どうすればそう思ってもらえるのか、そのときのリリーにはわからなかった。自分が優秀であれば、師匠の自慢の弟子になればきっと師匠は振り向いてくれる。そう思った若きリリーは超高等魔術を一人で行うことを決めた。
それは熟練した魔法使いが何日も準備期間を設けてやるもので、いくら優秀とは言え、数年しか魔法を習っていない者が一人でできるものではなかった。

リリーはその魔術は召喚魔法だったが、結局は何も召喚することはできなかった。
召喚呪文を口の中で唱えているうちに魔法陣から大きな魔力を感じた。しかし、そのパワーが強すぎてリリーの書いた魔法陣は、その力に負けて亀裂が入ってしまった。その瞬間に溜まったパワーが爆発してしまったのだ。   

リリーは過去の自分の醜態にいたたまれなくなった。                                                                             

「あの家に住んでると夫と息子が忘れられなかったの。でも、自分ではどうすることもできなかった。二人を裏切るみたいでね。だからあなたが壊してくれて正直ほっとしたの。ごめんなさい。いうのがこんなに遅くなってしまって」

師匠は眉を下げ、心配そうにリリーを見つめていた。
リリーはなんといえばいいのかわからず、師匠から視線をそらした。

「でも、先生の家を壊したことには変わりないですし」

師匠がほほ笑んだ。

「まぁ、確かに、すべてのものを一からそろえなくてはいけなくて、あれは大変だったわね。でも、反省しておとなしくなった弟子が、てきぱき働いてくれたから結局はとても居心地のいい家ができたわ」

その通り。師匠に必要とされていないことが分かったのに大爆発を起こしてリリーはもう捨てられるのではないかとびくびくし、一生懸命働いた。
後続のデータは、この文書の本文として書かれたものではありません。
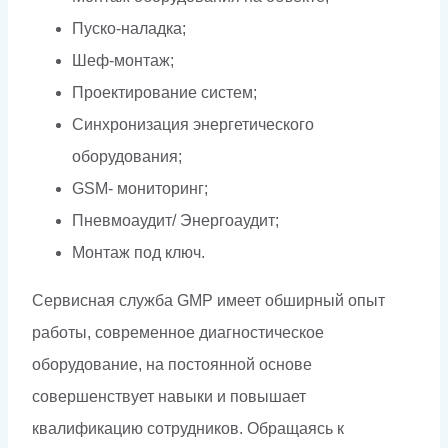
Пуско-наладка;
Шеф-монтаж;
Проектирование систем;
Синхронизация энергетического
оборудования;
GSM- мониторинг;
Пневмоаудит/ Энергоаудит;
Монтаж под ключ.
Сервисная служба GMP имеет обширный опыт
работы, современное диагностическое
оборудование, на постоянной основе
совершенствует навыки и повышает
квалификацию сотрудников. Обращаясь к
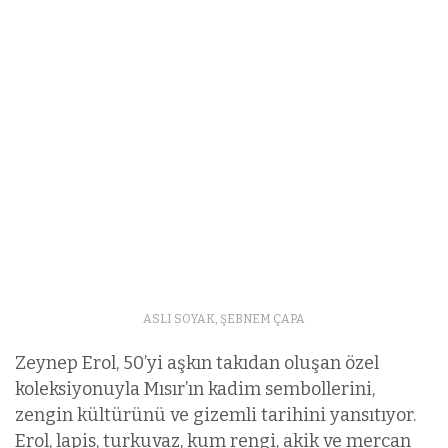
ASLI SOYAK, ŞEBNEM ÇAPA
Zeynep Erol, 50’yi aşkın takıdan oluşan özel
koleksiyonuyla Mısır’ın kadim sembollerini,
zengin kültürünü ve gizemli tarihini yansıtıyor.
Erol, lapis, turkuvaz, kum rengi, akik ve mercan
師匠という居場所がなくなったら自分は終わりだ。愛されていなくても、師匠にしたらなんてことはない存在であっても、そこしかリリーには居場所がなかった。こんな自分では弟子など育てられない。接し方がわからない。
自分と同じような思いを自分の弟子にもさせてしまう。そんな思いがりりーの中にはあった。

「あなた、あの召喚魔術をして本当は何がしたかったの?」

リリーは師匠を見た。師匠の顔に笑みはない。
当時は「自分の力を試したかった」と言った。嘘ではない。自分には力があると思ったし、その力で師匠に認めてほしいと思ってた。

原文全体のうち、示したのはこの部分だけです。